Tak ada manusia yang merasa lebih puas daripada dia yang baru saja berhasil menerangkan arti keberadaannya.
(Tinggal Matanya Berkedip-kedip, hal.22)
(Tinggal Matanya Berkedip-kedip, hal.22)
Tidak banyak yang tahu bahwa Ahmad Tohari menulis cerita pendek juga. Saya pun baru mengetahuinya lewat buku kumpulan 13 cerpen karya beliau ini. Kumpulan cerpen ini dimungkinkan untuk terbit pertama kalinya pada tahun 1989, atas bantuan dari Maman S. Mahayana yang bertindak sebagai compiler dan juga editor. Ketiga belas cerpen dalam buku ini disusun secara kronologis sesuai tahun terbitnya. Kecuali ‘Senyum Karyamin’ yang jadi judul buku. ‘Senyum Karyamin’ sendiri telah mengalami sembilan kali cetak ulang, terakhir pada bulan Juli 2013 lalu.
Dua cerpen pembuka, ‘Senyum Karyamin’ dan ‘Jasa-jasa Buat Sanwirya’ mengingatkan saya pada cerita awal pembuka dalam novel “Bekisar Merah”. Cerpen pertama mengingatkan saya pada tokoh utama yang sama mempunyai seorang istri yang menarik. Sedangkan, cerpen kedua justru lebih mengena karena bercerita mengenai kehidupan seorang penderes (penyadap nira kelapa) yang rentan bahaya. Cerpen ‘Si Minem Beranak Bayi’ menampilkan potret romantika kehidupan masyarakat desa yang masih tabu akan persalinan prematur. Kasdu, si pemeran utama, harus berperang melawan batinnya sendiri ketika harus menyampaikan berita kelahiran anaknya kepada kedua mertuanya.
‘Surabanglus’ adalah potret satir tentang kelaparan yang berujung pada maut. Suing sudah terlalu payah hingga harus memakan singkong beracun itu ketika Kimin berusaha mencarikan makanan baginya. Secara garis besar, Ahmad Tohari ingin bercerita soal orang kecil yang terpaksa mencari hidup dari kongkalikong pengelolaan hutan. ‘Tinggal Matanya Berkedip-kedip’ adalah cerita soal tragedi matinya seekor kerbau ditangan seorang pawang. Yang menarik dari cerpen ini adalah pesan pengarangnya yang disisipkan di bagian akhir cerpen. Seorang pawang baru mempunyai makna bila dia berdiri di belakang seekor kerbau yang tetap tegar dan mau bekerja sama. Pesan yang memiliki universalitas makna.

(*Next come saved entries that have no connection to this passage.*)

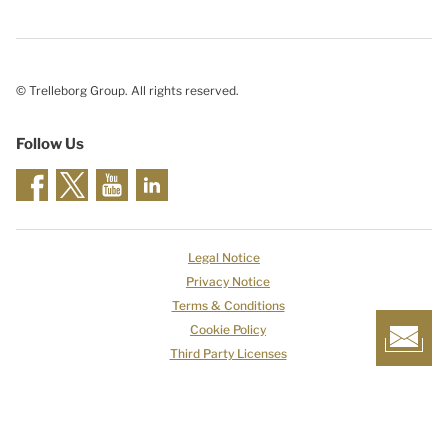
© Trelleborg Group. All rights reserved.
Follow Us
Legal Notice
Privacy Notice
Terms & Conditions
Cookie Policy
Third Party Licenses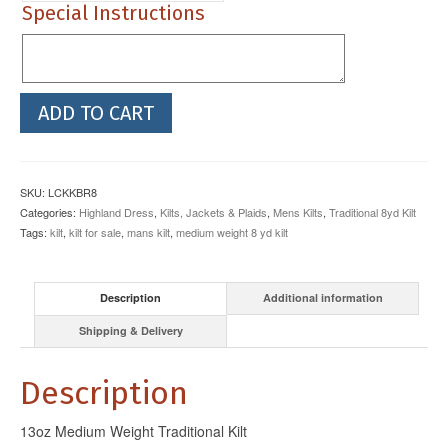
Special Instructions
13oz
ADD TO CART
Braeriach
Medium
Weight
3
SKU:
LCKKBR8
Buckle
Categories:
Highland Dress
,
Kilts, Jackets & Plaids
,
Mens Kilts
,
Traditional 8yd Kilt
Kilt
Tags:
kilt
,
kilt for sale
,
mans kilt
,
medium weight 8 yd kilt
quantity
Description
Additional information
Shipping & Delivery
Description
13oz Medium Weight Traditional Kilt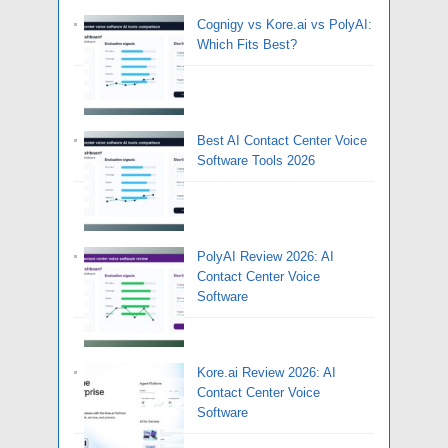
Cognigy vs Kore.ai vs PolyAI:
Which Fits Best?
Best AI Contact Center Voice
Software Tools 2026
PolyAI Review 2026: AI
Contact Center Voice
Software
Kore.ai Review 2026: AI
Contact Center Voice
Software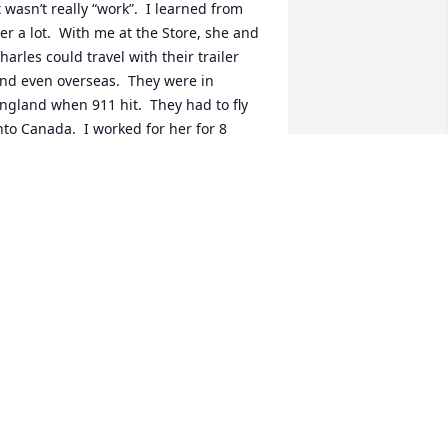
t wasn’t really “work”.  I learned from 
er a lot.  With me at the Store, she and 
harles could travel with their trailer 
nd even overseas.  They were in 
ngland when 911 hit.  They had to fly 
nto Canada.  I worked for her for 8 
ears before she retired. It was my 
avorite job.
ARGE LAVERACK
ul 30, 2024
etsy, I wish that you could have been 
ith us forever. I only met you 23 years 
go, but you and Charles became good 
riends to me through our painting 
lliance and you and I spent a bunch of 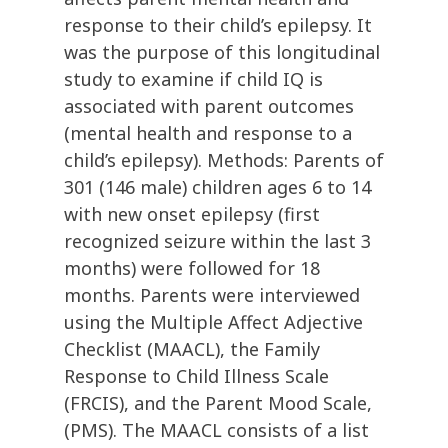
response to their child’s epilepsy. It
was the purpose of this longitudinal
study to examine if child IQ is
associated with parent outcomes
(mental health and response to a
child’s epilepsy). Methods: Parents of
301 (146 male) children ages 6 to 14
with new onset epilepsy (first
recognized seizure within the last 3
months) were followed for 18
months. Parents were interviewed
using the Multiple Affect Adjective
Checklist (MAACL), the Family
Response to Child Illness Scale
(FRCIS), and the Parent Mood Scale,
(PMS). The MAACL consists of a list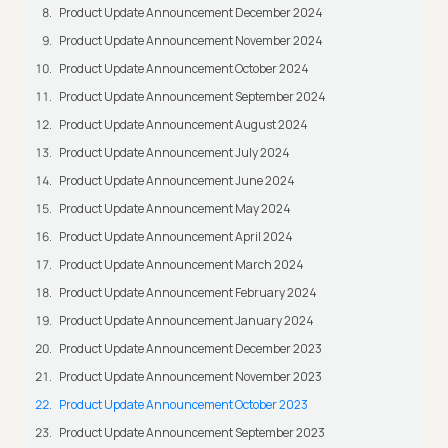
Product Update Announcement December 2024
Product Update Announcement November 2024
Product Update Announcement October 2024
Product Update Announcement September 2024
Product Update Announcement August 2024
Product Update Announcement July 2024
Product Update Announcement June 2024
Product Update Announcement May 2024
Product Update Announcement April 2024
Product Update Announcement March 2024
Product Update Announcement February 2024
Product Update Announcement January 2024
Product Update Announcement December 2023
Product Update Announcement November 2023
Product Update Announcement October 2023
Product Update Announcement September 2023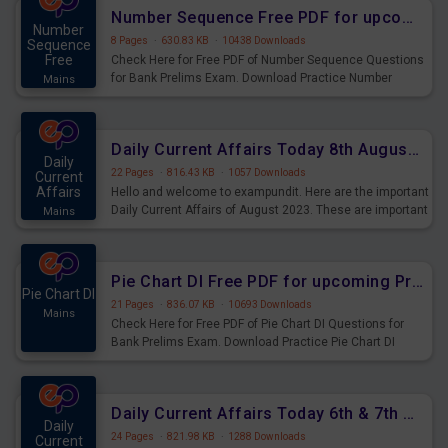
affairs and also you can download the same as PDF.
Number Sequence Free PDF for upcoming Prelims Exams
Number
8 Pages
·
630.83 KB
·
10438 Downloads
Sequence
Free
Check Here for Free PDF of Number Sequence Questions
for Bank Prelims Exam. Download Practice Number
Mains
Sequence Questions for Upcoming Exams.
Daily Current Affairs Today 8th August 2023 PDF Download
Daily
22 Pages
·
816.43 KB
·
1057 Downloads
Current
Affairs
Hello and welcome to exampundit. Here are the important
Daily Current Affairs of August 2023. These are important
Mains
for the upcoming 2023 Exams. Candidates who were
preparing for the examination can use these current
affairs and also you can download the same as PDF.
Pie Chart DI Free PDF for upcoming Prelims Exams
Pie Chart DI
21 Pages
·
836.07 KB
·
10693 Downloads
Mains
Check Here for Free PDF of Pie Chart DI Questions for
Bank Prelims Exam. Download Practice Pie Chart DI
Questions for Upcoming Exams.
Daily Current Affairs Today 6th & 7th August 2023 PDF Download
Daily
24 Pages
·
821.98 KB
·
1288 Downloads
Current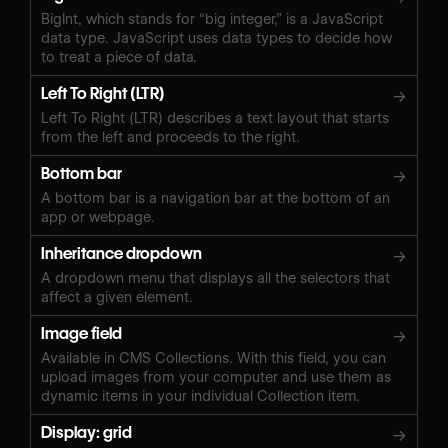
BigInt, which stands for “big integer,” is a JavaScript
data type. JavaScript uses data types to decide how
to treat a piece of data.
Left To Right (LTR)
→
Left To Right (LTR) describes a text layout that starts
from the left and proceeds to the right.
Bottom bar
→
A bottom bar is a navigation bar at the bottom of an
app or webpage.
Inheritance dropdown
→
A dropdown menu that displays all the selectors that
affect a given element.
Image field
→
Available in CMS Collections. With this field, you can
upload images from your computer and use them as
dynamic items in your individual Collection item.
Display: grid
→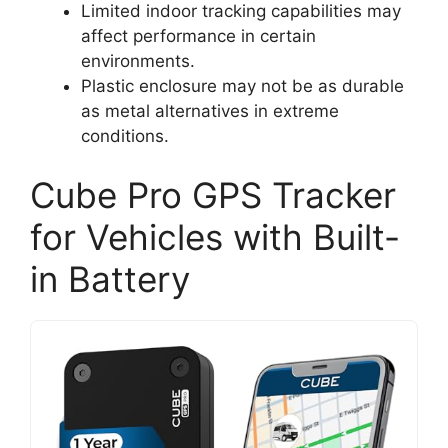
Limited indoor tracking capabilities may
affect performance in certain
environments.
Plastic enclosure may not be as durable
as metal alternatives in extreme
conditions.
Cube Pro GPS Tracker
for Vehicles with Built-
in Battery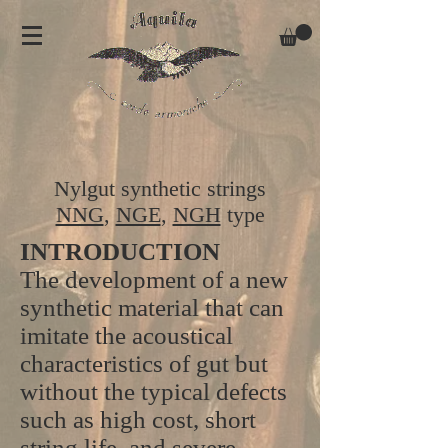
Nylgut synthetic strings
NNG
,
NGE
,
NGH
type
INTRODUCTION
The development of a new
synthetic material that can
imitate the acoustical
characteristics of gut but
without the typical defects
such as high cost, short
string life, and severe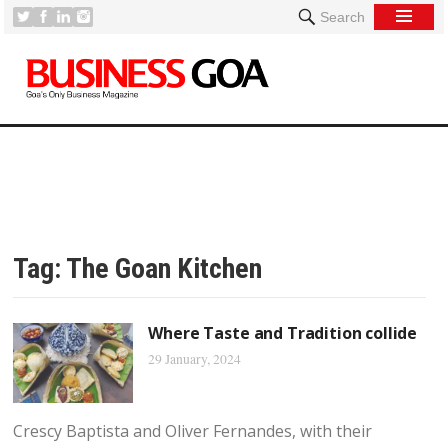
Search
Tag:
The Goan Kitchen
Where Taste and Tradition collide
29 January, 2024
Crescy Baptista and Oliver Fernandes, with their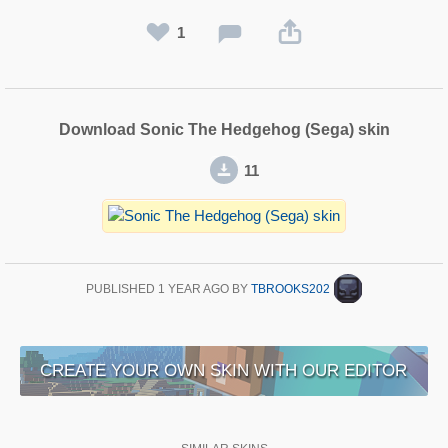
1
Download Sonic The Hedgehog (Sega) skin
11
PUBLISHED
1 YEAR AGO
BY
TBROOKS202
CREATE YOUR OWN SKIN WITH OUR EDITOR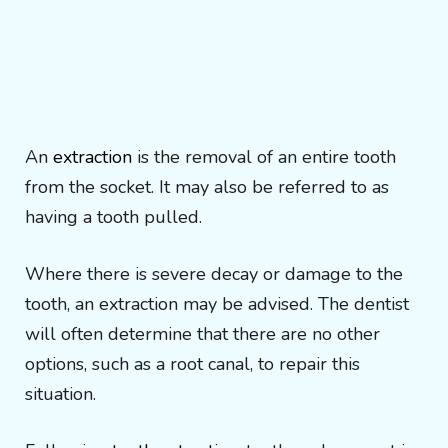
An
extraction
is the removal of an entire tooth
from the socket. It may also be referred to as
having a tooth pulled.
Where there is severe decay or damage to the
tooth, an extraction may be advised. The dentist
will often determine that there are no other
options, such as a root canal, to repair this
situation.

‘Ah, Jakarta’ adalah satu-satunya cerpen yang berunsur metropolitan. Cerpen ini mengingatkan kita pada masa pemberantasan gali (preman) di Jakarta. Sepintas, cerpen ini juga mengingatkan saya pada lagu Iwan Fals berjudul “Engkau Masih Sahabatku”. Nilai-nilai persahabatan dan humanisme jadi bumbu utama dalam cerpen ini. ‘Blokeng’ adalah cerpen yang sarat dengan pesan tentang kemunafikan manusia, mengacu pada kata-kata penutup dari Sapardi Djoko Damono. Ahmad Tohari mampu memainkan ironi dengan apik walau pada akhirnya ia menertawakan dunia rekaannya itu juga.
‘Syukuran Sutabawor’ bercerita tentang syukuran dari seorang Sutabawor. Pohon Jengkol miliknya tidak jadi ditebang dan menghasilkan buah jengkol yang banyak. Ahmad Tohari berhasil mengaitkan nilai-nilai realitas dengan nilai-nilai spiritualitas dalam masyarakat tradisional. Sama seperti pada ‘Rumah Yang Terang’ dimana modernitas menjadi ironi bagi sebuah keyakinan.

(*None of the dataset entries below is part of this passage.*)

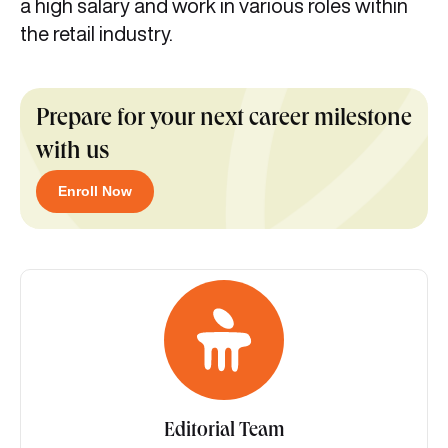
a high salary and work in various roles within
the retail industry.
Prepare for your next career milestone
with us
Enroll Now
Editorial Team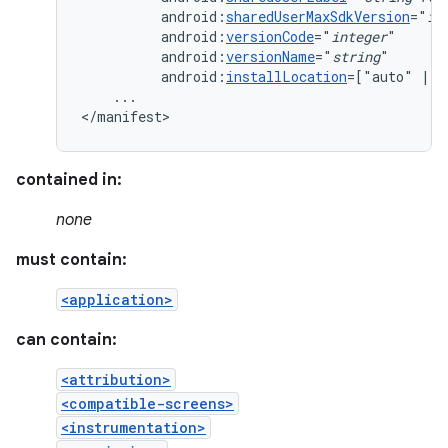
android:
sharedUserMaxSdkVersion
="
in
android:
versionCode
="
integer
android:
versionName
="
string
android:
installLocation
=["auto"
|
"
...

</manifest>
contained in:
none
must contain:
<application>
can contain:
<attribution>
<compatible-screens>
<instrumentation>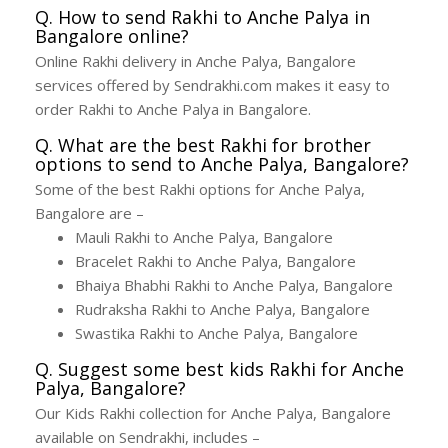
Q. How to send Rakhi to Anche Palya in
Bangalore online?
Online Rakhi delivery in Anche Palya, Bangalore
services offered by Sendrakhi.com makes it easy to
order Rakhi to Anche Palya in Bangalore.
Q. What are the best Rakhi for brother
options to send to Anche Palya, Bangalore?
Some of the best Rakhi options for Anche Palya,
Bangalore are –
Mauli Rakhi to Anche Palya, Bangalore
Bracelet Rakhi to Anche Palya, Bangalore
Bhaiya Bhabhi Rakhi to Anche Palya, Bangalore
Rudraksha Rakhi to Anche Palya, Bangalore
Swastika Rakhi to Anche Palya, Bangalore
Q. Suggest some best kids Rakhi for Anche
Palya, Bangalore?
Our Kids Rakhi collection for Anche Palya, Bangalore
available on Sendrakhi, includes –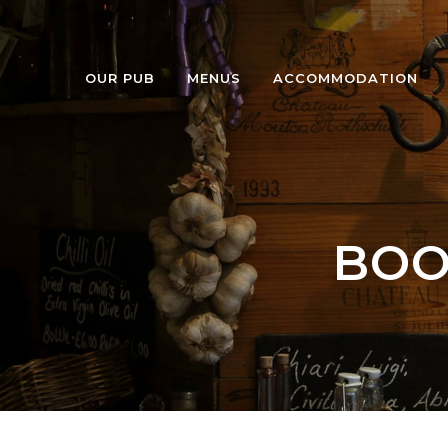
OUR PUB
MENUS
ACCOMMODATION
BOO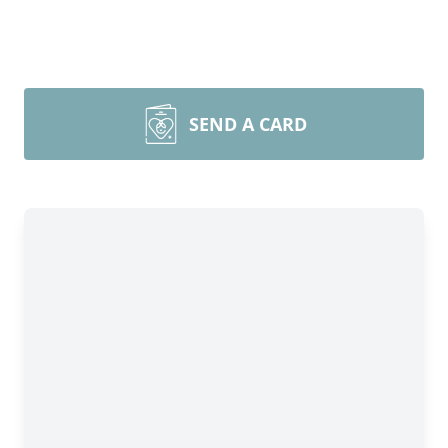
SEND A CARD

‘Kenthus’ adalah potret kekuasaan priyayi yang diidamkan oleh masyarakat kecil. Cerita ini masih mengandung unsur mitologi sederhana (tafsir mimpi). Hampir serupa dengan ‘Orang-Orang Seberang Kali’, dimana ajal seorang manusia ditentukan oleh takdirnya sendiri, bukan atas kuasa manusia. Personifikasi ironi pada akhir cerpen ini menjiwai keseluruhan isi cerita.

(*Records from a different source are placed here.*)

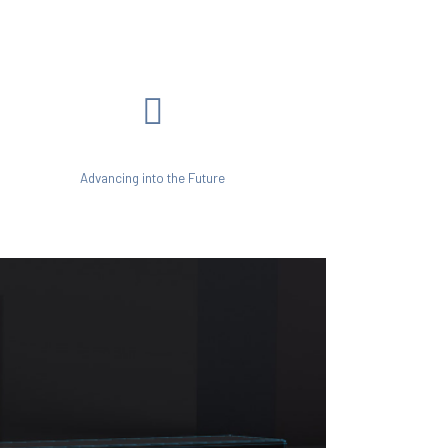
Advancing into the Future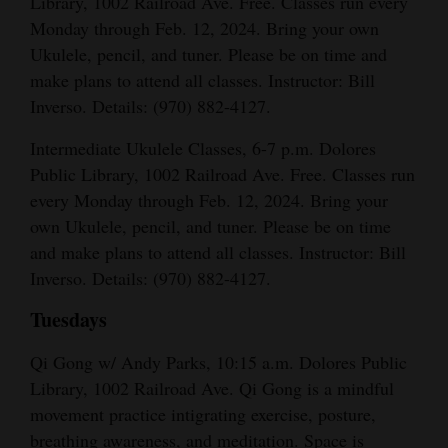
Library, 1002 Railroad Ave. Free. Classes run every
Monday through Feb. 12, 2024. Bring your own
Ukulele, pencil, and tuner. Please be on time and
make plans to attend all classes. Instructor: Bill
Inverso. Details: (970) 882-4127.
Intermediate Ukulele Classes, 6-7 p.m. Dolores
Public Library, 1002 Railroad Ave. Free. Classes run
every Monday through Feb. 12, 2024. Bring your
own Ukulele, pencil, and tuner. Please be on time
and make plans to attend all classes. Instructor: Bill
Inverso. Details: (970) 882-4127.
Tuesdays
Qi Gong w/ Andy Parks, 10:15 a.m. Dolores Public
Library, 1002 Railroad Ave. Qi Gong is a mindful
movement practice intigrating exercise, posture,
breathing awareness, and meditation. Space is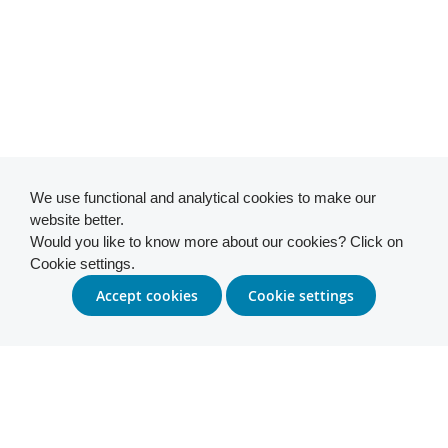
We use functional and analytical cookies to make our
website better.
Would you like to know more about our cookies? Click on
Cookie settings.
Accept cookies
Cookie settings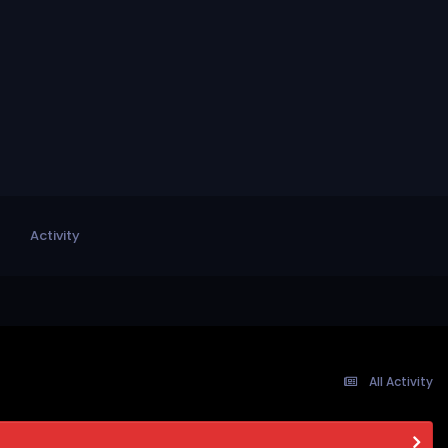
Activity
All Activity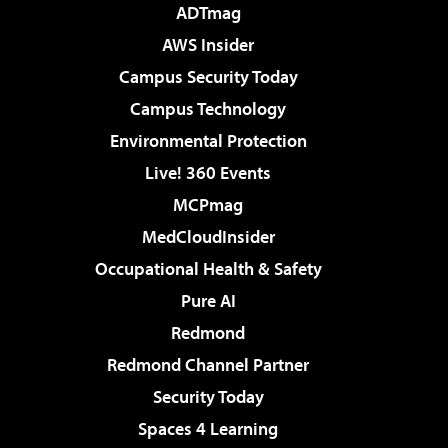
ADTmag
AWS Insider
Campus Security Today
Campus Technology
Environmental Protection
Live! 360 Events
MCPmag
MedCloudInsider
Occupational Health & Safety
Pure AI
Redmond
Redmond Channel Partner
Security Today
Spaces 4 Learning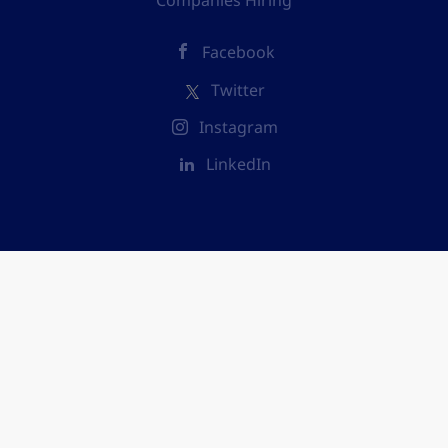
Companies Hiring
Facebook
Twitter
Instagram
LinkedIn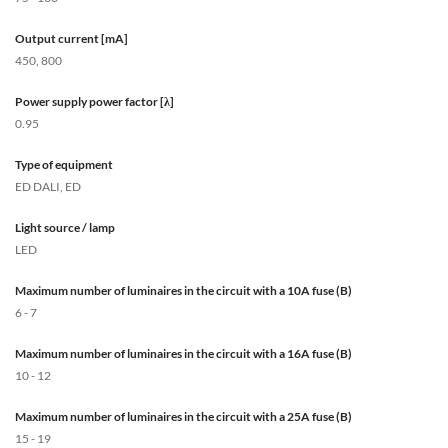
Output current [mA]
450, 800
Power supply power factor [λ]
0.95
Type of equipment
ED DALI, ED
Light source / lamp
LED
Maximum number of luminaires in the circuit with a 10A fuse (B)
6 - 7
Maximum number of luminaires in the circuit with a 16A fuse (B)
10 - 12
Maximum number of luminaires in the circuit with a 25A fuse (B)
15 - 19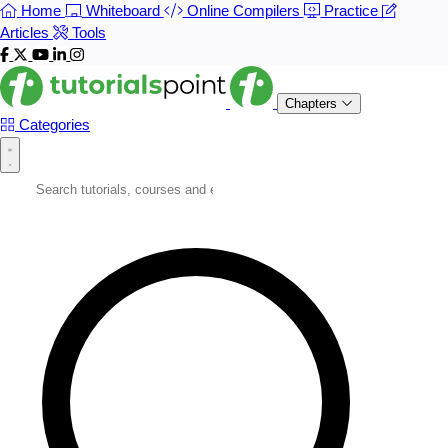
Home
Whiteboard
Online Compilers
Practice
Articles
Tools
Chapters
Categories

‘Wangon Jatilawang’ dan ‘Pengemis dan Shalawat Badar’ barangkali adalah cerita yang sarat emosi disini. Keduanya bercerita soal hubungan manusia dengan sesamanya maupun dengan Tuhannya. Cerpen yang pertama, si tokoh utama mengakui bahwa dirinya tidaklah lebih berharga dari seorang Sulam, wong gemblung yang selalu ditemuinya. Sedangkan cerpen terakhir, merupakan perlambang kerinduan manusia akan penegasan hubungannya dengan Tuhan Yang Maha Kuasa. Keduanya, hampir ibarat dongeng.
Catatan Personal
Penikmat karya Ahmad Tohari kiranya harus berterima kasih pada Maman S. Mahayana, Dosen Sastra Universitas Indonesia, atas usahanya mengumpulkan cerpen-cerpen ini sejak tahun 1984. Ahmad Tohari, seperti dalam novel-novelnya, masih menggunakan latar alam pedesaan yang lengkap dengan potret lingkungannya, utamanya dunia flora dan fauna. Ahmad Tohari juga tidak melupakan gaya bahasa yang lugas, jernih dan sederhana, serta kuatnya metafora dan ironi. Ahmad Tohari, melalui cerpen-cerpennya juga tidak meninggalkan ciri utama: kehidupan rakyat kecil atau masyarakat petani yang polos, miskin, bodoh, dan melarat yang datang dari satu desa entah di antah berantah.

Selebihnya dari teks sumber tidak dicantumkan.